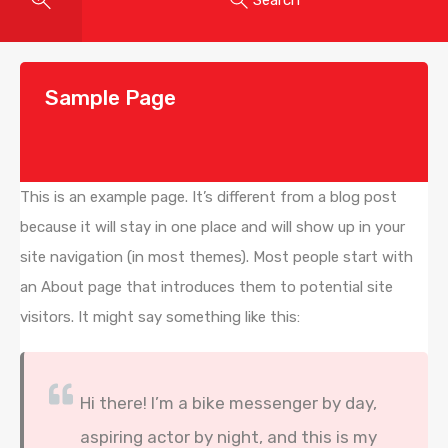
Sample Page
This is an example page. It’s different from a blog post
because it will stay in one place and will show up in your
site navigation (in most themes). Most people start with
an About page that introduces them to potential site
visitors. It might say something like this:
Hi there! I’m a bike messenger by day,
aspiring actor by night, and this is my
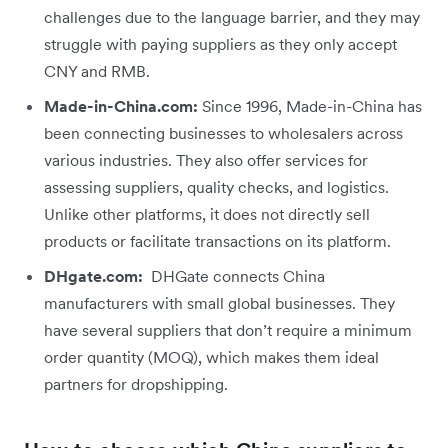
challenges due to the language barrier, and they may
struggle with paying suppliers as they only accept
CNY and RMB.
Made-in-China.com:
Since 1996, Made-in-China has
been connecting businesses to wholesalers across
various industries. They also offer services for
assessing suppliers, quality checks, and logistics.
Unlike other platforms, it does not directly sell
products or facilitate transactions on its platform.
DHgate.com:
DHGate connects China
manufacturers with small global businesses. They
have several suppliers that don’t require a minimum
order quantity (MOQ), which makes them ideal
partners for dropshipping.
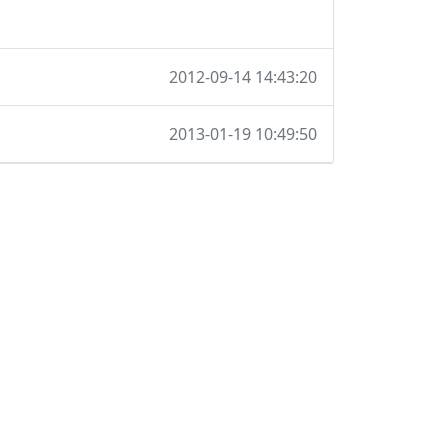
2012-09-14 14:43:20
2013-01-19 10:49:50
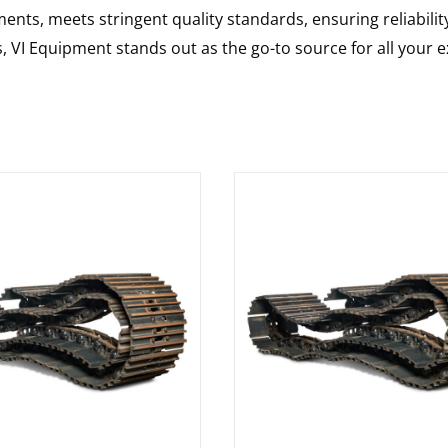
nts, meets stringent quality standards, ensuring reliabilit
s, VI Equipment stands out as the go-to source for all your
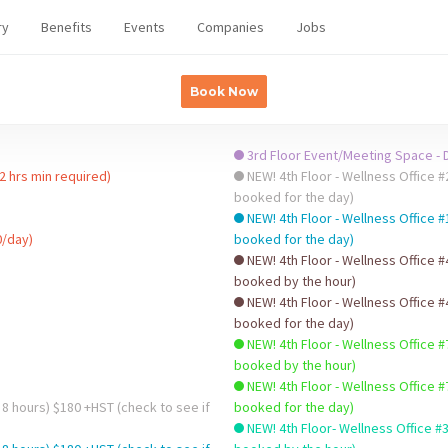
ry
Benefits
Events
Companies
Jobs
Book Now
3rd Floor Event/Meeting Space - D
2 hrs min required)
NEW! 4th Floor - Wellness Office #2 - HOURLY $32/hr +HST (che
booked for the day)
NEW! 4th Floor - Wellness Office #
0/day)
booked for the day)
NEW! 4th Floor - Wellness Office #
booked by the hour)
NEW! 4th Floor - Wellness Office #
booked for the day)
NEW! 4th Floor - Wellness Office #
booked by the hour)
NEW! 4th Floor - Wellness Office #
 8 hours) $180 +HST (check to see if
booked for the day)
NEW! 4th Floor- Wellness Office #3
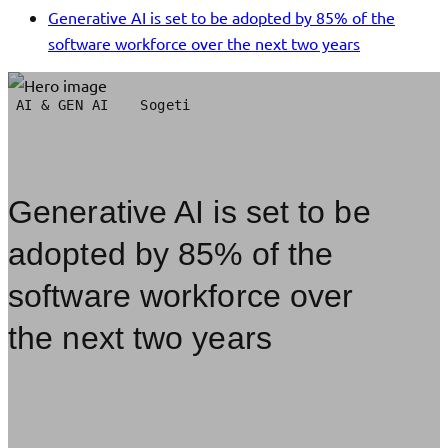
Generative AI is set to be adopted by 85% of the
software workforce over the next two years
AI & GEN AI
Sogeti
Generative AI is set to be
adopted by 85% of the
software workforce over
the next two years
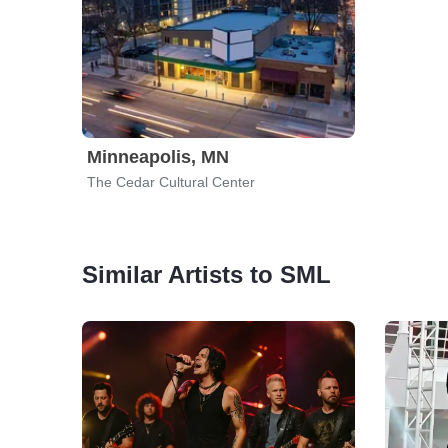
Minneapolis, MN
The Cedar Cultural Center
Similar Artists to SML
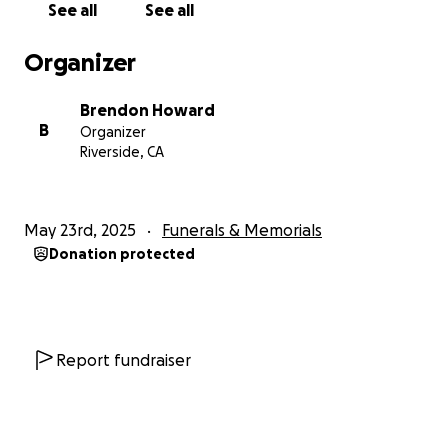
See all
See all
Organizer
Brendon Howard
B
Organizer
Riverside, CA
May 23rd, 2025
Funerals & Memorials
Donation protected
Report fundraiser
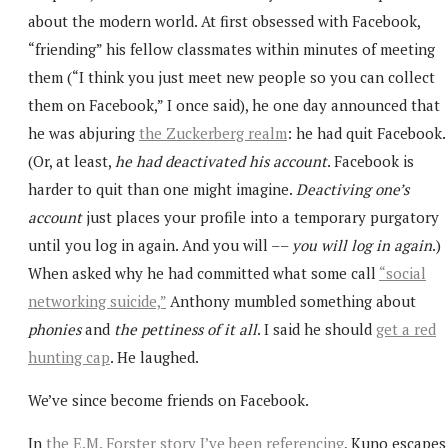
about the modern world. At first obsessed with Facebook,
“friending” his fellow classmates within minutes of meeting
them (“I think you just meet new people so you can collect
them on Facebook,” I once said), he one day announced that
he was abjuring
the Zuckerberg realm
: he had quit Facebook.
(Or, at least,
he had deactivated his account
. Facebook is
harder to quit than one might imagine.
Deactiving one’s
account
just places your profile into a temporary purgatory
until you log in again. And you will ––
you will log in again
.)
When asked why he had committed what some call
“social
networking suicide,”
Anthony mumbled something about
phonies
and
the pettiness of it all
. I said he should
get a red
hunting cap
. He laughed.
We’ve since become friends on Facebook.
In
the E.M. Forster story I’ve been referencing
, Kuno escapes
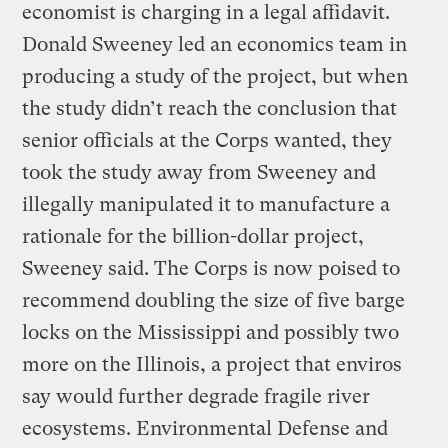
economist is charging in a legal affidavit.
Donald Sweeney led an economics team in
producing a study of the project, but when
the study didn’t reach the conclusion that
senior officials at the Corps wanted, they
took the study away from Sweeney and
illegally manipulated it to manufacture a
rationale for the billion-dollar project,
Sweeney said. The Corps is now poised to
recommend doubling the size of five barge
locks on the Mississippi and possibly two
more on the Illinois, a project that enviros
say would further degrade fragile river
ecosystems. Environmental Defense and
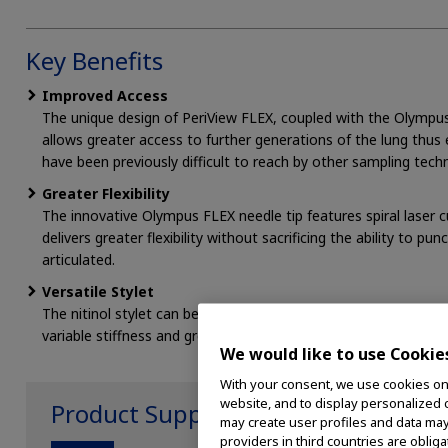
Key Benefits
Improved Access
The unique design of PeriView FLEX, coupled with the Olymp
allows greater access to further generations of the lung thus 
have been previously difficult to reach by other sampling tech
Greater Flexibility
The innovative Olympus FLEX needle tip features spiral laser c
delivers greater flexibility without sacrificing the ability to p
articulated.
Versatile Stylet
The nitinol stylet can be used during initial puncture to prov
variable stiffness and greater flexibility.
We would like to use Cookie
With your consent, we use cookies on o
website, and to display personalized c
Product Support
may create user profiles and data may
providers in third countries are oblig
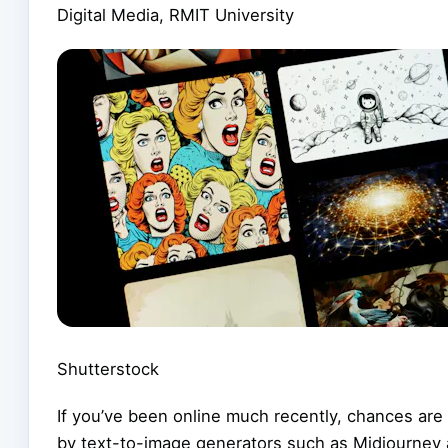
Digital Media, RMIT University
Shutterstock
If you’ve been online much recently, chances are
by text-to-image generators such as Midjourney 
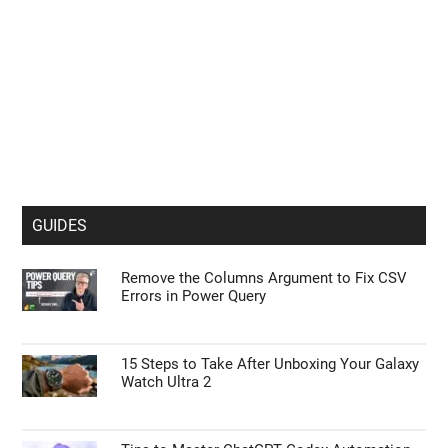
GUIDES
Remove the Columns Argument to Fix CSV
Errors in Power Query
15 Steps to Take After Unboxing Your Galaxy
Watch Ultra 2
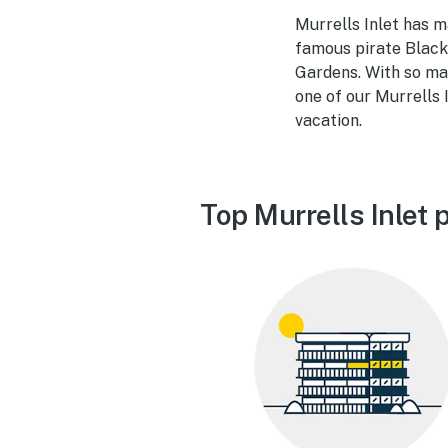
Murrells Inlet has m
famous pirate Black
Gardens. With so ma
one of our Murrells 
vacation.
Top Murrells Inlet 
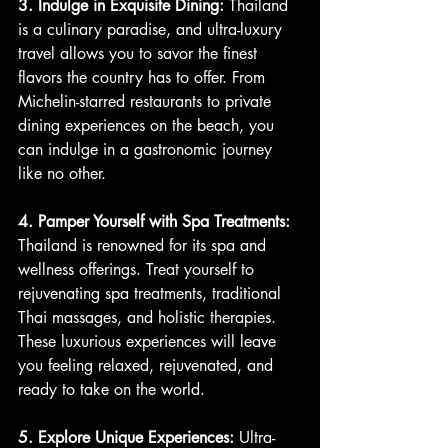
3. Indulge in Exquisite Dining:
 Thailand 
is a culinary paradise, and ultra-luxury 
travel allows you to savor the finest 
flavors the country has to offer. From 
Michelin-starred restaurants to private 
dining experiences on the beach, you 
can indulge in a gastronomic journey 
like no other.
4. Pamper Yourself with Spa Treatments:
Thailand is renowned for its spa and 
wellness offerings. Treat yourself to 
rejuvenating spa treatments, traditional 
Thai massages, and holistic therapies. 
These luxurious experiences will leave 
you feeling relaxed, rejuvenated, and 
ready to take on the world.
5. Explore Unique Experiences:
 Ultra-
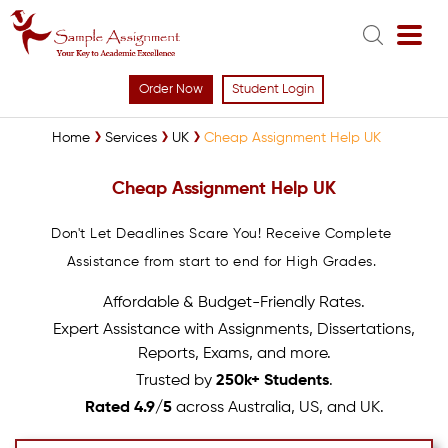
Order Now
Student Login
Home
Services
UK
Cheap Assignment Help UK
Cheap Assignment Help UK
Don't Let Deadlines Scare You! Receive Complete
Assistance from start to end for High Grades.
Affordable & Budget-Friendly Rates.
Expert Assistance with Assignments, Dissertations,
Reports, Exams, and more.
Trusted by
250k+ Students
.
Rated 4.9/5
across Australia, US, and UK.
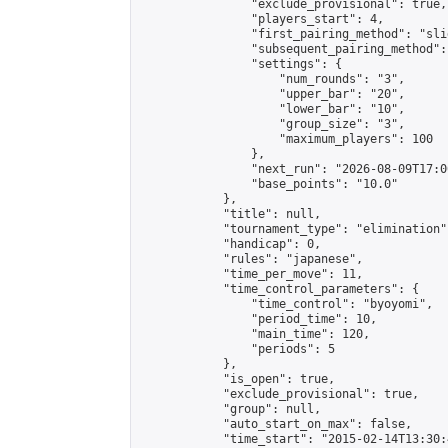
                "exclude_provisional": true,

                "players_start": 4,

                "first_pairing_method": "slid
                "subsequent_pairing_method":
                "settings": {

                    "num_rounds": "3",

                    "upper_bar": "20",

                    "lower_bar": "10",

                    "group_size": "3",

                    "maximum_players": 100

                },

                "next_run": "2026-08-09T17:00
                "base_points": "10.0"

            },

            "title": null,

            "tournament_type": "elimination",
            "handicap": 0,

            "rules": "japanese",

            "time_per_move": 11,

            "time_control_parameters": {

                "time_control": "byoyomi",

                "period_time": 10,

                "main_time": 120,

                "periods": 5

            },

            "is_open": true,

            "exclude_provisional": true,

            "group": null,

            "auto_start_on_max": false,

            "time_start": "2015-02-14T13:30:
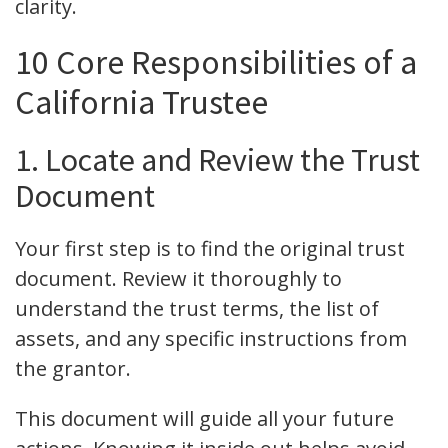
clarity.
10 Core Responsibilities of a
California Trustee
1. Locate and Review the Trust
Document
Your first step is to find the original trust
document. Review it thoroughly to
understand the trust terms, the list of
assets, and any specific instructions from
the grantor.
This document will guide all your future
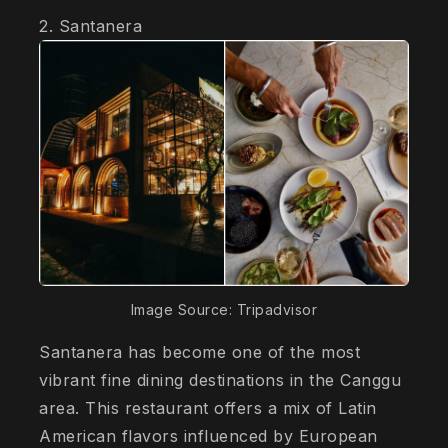
2. Santanera
Image Source: Tripadvisor
Santanera has become one of the most
vibrant fine dining destinations in the Canggu
area. This restaurant offers a mix of Latin
American flavors influenced by European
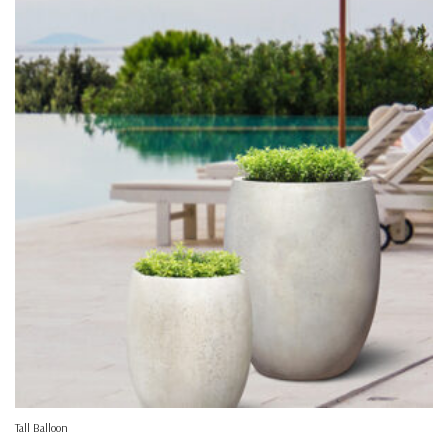
Tall Balloon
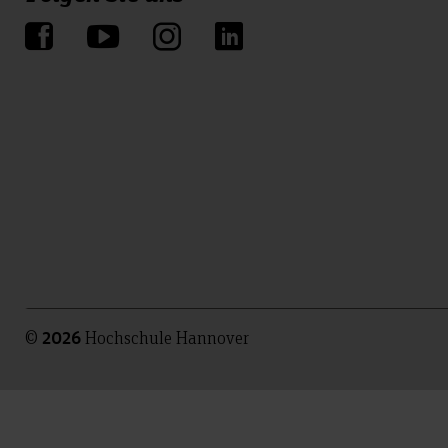
©
Hochschule Hannover
2026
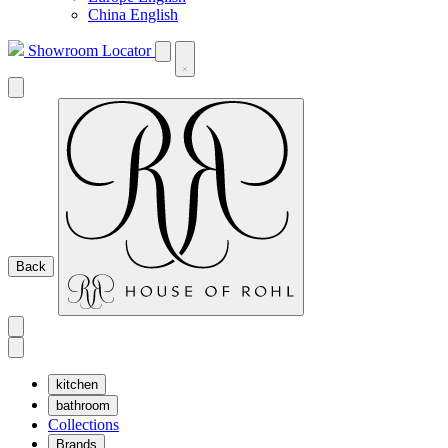
China English
Showroom Locator
Back
kitchen
bathroom
Collections
Brands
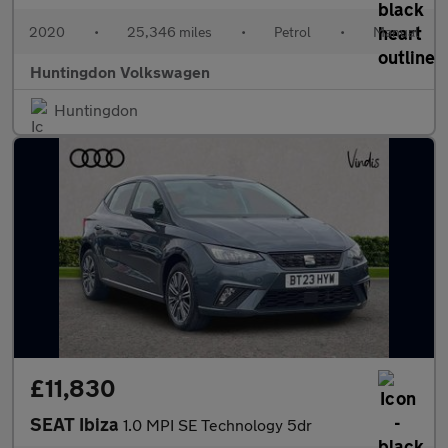
2020
•
25,346 miles
•
Petrol
•
Manual
Huntingdon Volkswagen
Huntingdon
£11,830
SEAT Ibiza
1.0 MPI SE Technology 5dr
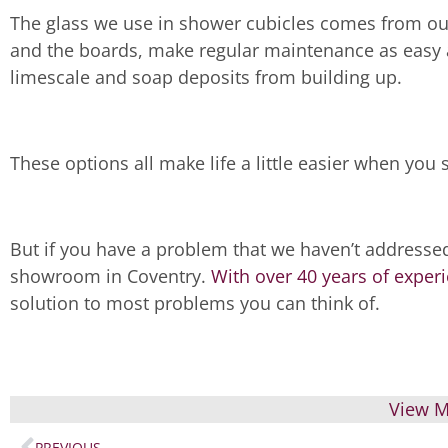
The glass we use in shower cubicles comes from our 
and the boards, make regular maintenance as easy 
limescale and soap deposits from building up.
These options all make life a little easier when you 
But if you have a problem that we haven’t addressed
showroom in Coventry.
With over 40 years of exper
solution to most problems you can think of.
View M
PREVIOUS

§ **Exercise goal**: What the task needs is the material above repeated exactly, pictures excepted.

§ **Response for this exercise**:
Sample Page
This is an example page. It’s different from a blog post
because it will stay in one place and will show up in your
site navigation (in most themes). Most people start with
an About page that introduces them to potential site
visitors. It might say something like this:
Hi there! I’m a bike messenger by day,
aspiring actor by night, and this is my
challenges due to the language barrier, and they may
struggle with paying suppliers as they only accept
CNY and RMB.
Made-in-China.com:
Since 1996, Made-in-China has
been connecting businesses to wholesalers across
various industries. They also offer services for
assessing suppliers, quality checks, and logistics.
Unlike other platforms, it does not directly sell
products or facilitate transactions on its platform.
DHgate.com:
DHGate connects China
manufacturers with small global businesses. They
have several suppliers that don’t require a minimum
order quantity (MOQ), which makes them ideal
partners for dropshipping.
2012-09-14 14:43:20
2013-01-19 10:49:50
nts, meets stringent quality standards, ensuring reliabilit
s, VI Equipment stands out as the go-to source for all your
ry
Benefits
Events
Companies
Jobs
Book Now
3rd Floor Event/Meeting Space - D
2 hrs min required)
NEW! 4th Floor - Wellness Office #2 - HOURLY $32/hr +HST (che
booked for the day)
NEW! 4th Floor - Wellness Office #
0/day)
booked for the day)
NEW! 4th Floor - Wellness Office #
booked by the hour)
NEW! 4th Floor - Wellness Office #
booked for the day)
NEW! 4th Floor - Wellness Office #
booked by the hour)
NEW! 4th Floor - Wellness Office #
 8 hours) $180 +HST (check to see if
booked for the day)
NEW! 4th Floor- Wellness Office #3
Generative AI is set to be adopted by 85% of the
software workforce over the next two years
AI & GEN AI
Sogeti
Generative AI is set to be
adopted by 85% of the
software workforce over
the next two years
Minneapolis, MN
The Cedar Cultural Center
Similar Artists to SML
See all
See all
Organizer
Brendon Howard
B
Organizer
Riverside, CA
May 23rd, 2025
Funerals & Memorials
Donation protected
Report fundraiser
about the modern world. At first obsessed with Facebook,
“friending” his fellow classmates within minutes of meeting
them (“I think you just meet new people so you can collect
them on Facebook,” I once said), he one day announced that
he was abjuring
the Zuckerberg realm
: he had quit Facebook.
(Or, at least,
he had deactivated his account
. Facebook is
harder to quit than one might imagine.
Deactiving one’s
account
just places your profile into a temporary purgatory
until you log in again. And you will ––
you will log in again
.)
When asked why he had committed what some call
“social
networking suicide,”
Anthony mumbled something about
phonies
and
the pettiness of it all
. I said he should
get a red
hunting cap
. He laughed.
We’ve since become friends on Facebook.
In
the E.M. Forster story I’ve been referencing
, Kuno escapes
economist is charging in a legal affidavit.
Donald Sweeney led an economics team in
producing a study of the project, but when
the study didn’t reach the conclusion that
senior officials at the Corps wanted, they
took the study away from Sweeney and
illegally manipulated it to manufacture a
rationale for the billion-dollar project,
Sweeney said. The Corps is now poised to
recommend doubling the size of five barge
locks on the Mississippi and possibly two
more on the Illinois, a project that enviros
say would further degrade fragile river
ecosystems. Environmental Defense and
Key Benefits
Improved Access
The unique design of PeriView FLEX, coupled with the Olymp
allows greater access to further generations of the lung thus 
have been previously difficult to reach by other sampling tech
Greater Flexibility
The innovative Olympus FLEX needle tip features spiral laser c
delivers greater flexibility without sacrificing the ability to p
articulated.
Versatile Stylet
The nitinol stylet can be used during initial puncture to prov
variable stiffness and greater flexibility.
We would like to use Cookie
With your consent, we use cookies on o
website, and to display personalized c
Product Support
may create user profiles and data may
providers in third countries are oblig
Digital Media, RMIT University
Shutterstock
If you’ve been online much recently, chances are
by text-to-image generators such as Midjourney 
GUIDES
Remove the Columns Argument to Fix CSV
Errors in Power Query
15 Steps to Take After Unboxing Your Galaxy
Watch Ultra 2
Murrells Inlet has m
famous pirate Black
Gardens. With so ma
one of our Murrells 
vacation.
Top Murrells Inlet 
3. Indulge in Exquisite Dining:
 Thailand 
is a culinary paradise, and ultra-luxury 
travel allows you to savor the finest 
flavors the country has to offer. From 
Michelin-starred restaurants to private 
dining experiences on the beach, you 
can indulge in a gastronomic journey 
like no other.
4. Pamper Yourself with Spa Treatments:
Thailand is renowned for its spa and 
wellness offerings. Treat yourself to 
rejuvenating spa treatments, traditional 
Thai massages, and holistic therapies. 
These luxurious experiences will leave 
you feeling relaxed, rejuvenated, and 
ready to take on the world.
5. Explore Unique Experiences:
 Ultra-
Order Now
Student Login
Home
Services
UK
Cheap Assignment Help UK
Cheap Assignment Help UK
Don't Let Deadlines Scare You! Receive Complete
Assistance from start to end for High Grades.
Affordable & Budget-Friendly Rates.
Expert Assistance with Assignments, Dissertations,
Reports, Exams, and more.
Trusted by
250k+ Students
.
Rated 4.9/5
across Australia, US, and UK.
                "exclude_provisional": true,

                "players_start": 4,

                "first_pairing_method": "slid
                "subsequent_pairing_method":
                "settings": {

                    "num_rounds": "3",

                    "upper_bar": "20",

                    "lower_bar": "10",

                    "group_size": "3",

                    "maximum_players": 100

                },

                "next_run": "2026-08-09T17:00
                "base_points": "10.0"

            },

            "title": null,

            "tournament_type": "elimination",
            "handicap": 0,

            "rules": "japanese",

            "time_per_move": 11,

            "time_control_parameters": {

                "time_control": "byoyomi",

                "period_time": 10,

                "main_time": 120,

                "periods": 5

            },

            "is_open": true,

            "exclude_provisional": true,

            "group": null,

            "auto_start_on_max": false,

            "time_start": "2015-02-14T13:30:
clarity.
10 Core Responsibilities of a
California Trustee
1. Locate and Review the Trust
Document
Your first step is to find the original trust
document. Review it thoroughly to
understand the trust terms, the list of
assets, and any specific instructions from
the grantor.
This document will guide all your future
2. Santanera
Image Source: Tripadvisor
Santanera has become one of the most
vibrant fine dining destinations in the Canggu
area. This restaurant offers a mix of Latin
American flavors influenced by European
Tall Balloon
©
Hochschule Hannover
2026
China English
Showroom Locator
Back
kitchen
bathroom
Collections
Brands
2020
•
25,346 miles
•
Petrol
•
Manual
Huntingdon Volkswagen
Huntingdon
£11,830
SEAT Ibiza
1.0 MPI SE Technology 5dr
The glass we use in shower cubicles comes from our 
and the boards, make regular maintenance as easy 
limescale and soap deposits from building up.
These options all make life a little easier when you 
But if you have a problem that we haven’t addressed
showroom in Coventry.
With over 40 years of exper
solution to most problems you can think of.
View M
PREVIOUS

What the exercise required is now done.